Before she can answer, he tips the drink toward her mouth. She gulps it down eagerly.

“Don’t you remember me?” he asks, while she’s still drinking. “I helped you. I put you into the bath and helped cool you down and gave you water and took the duct tape off your eyes.”

He pulls the glass away. She slowly nods. Her lips are wet with juice and there are drops on her chin. He’ll have to pick up some more glue when he’s getting supplies today.

“I remember,” she says. “You put me in the trunk of a car against something that smelled dead,” she says, “but if you didn’t take me, why do you have me tied up?”

“It’s complicated,” he says, and it always is. “I’m the man trying to help you,” he says, which isn’t exactly a lie. He wants to help her get better so he can give her to Cooper.

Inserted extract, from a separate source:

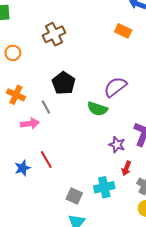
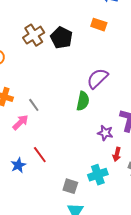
black pentagon: (64, 83) -> (61, 38), moved
green semicircle: (97, 109) -> (83, 101), turned -90
pink arrow: (30, 124) -> (20, 122), turned -30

“But you kidnapped me,” she says.

“No, I found you,” he says.

“Then why tie me up?”

“It’s complicated,” he says again, and he likes this answer. He’ll use it on Cooper too when Cooper starts asking him things he doesn’t want to talk about.

“If you didn’t kidnap me,” she says, “then can you untie me? And I need food too-I haven’t eaten in days.”

“I’m going to untie you,” he says, “and give you some food, but first you need to understand that there’s no way you can understand what’s going on here. If you help me I can help you, and then you can eat and I can take you home,” he says, and the first part is true but the second part isn’t, and he can feel himself blush. He hates lying to somebody so. . so pretty.

“Help you?” she asks. “What exactly do you want me to do?”

“I’m hurt,” he says, and he looks down at his leg. With the gun still in his hand, he tries to roll up the leg of his shorts but the Taser in his pocket stops him. He takes it out and rests it on the chest of drawers behind him where it is well out of Emma Green’s reach. Then he rolls his shorts up to reveal the medical padding. “I was shot last night and there’s an infection and I need you to clean it and bandage it.”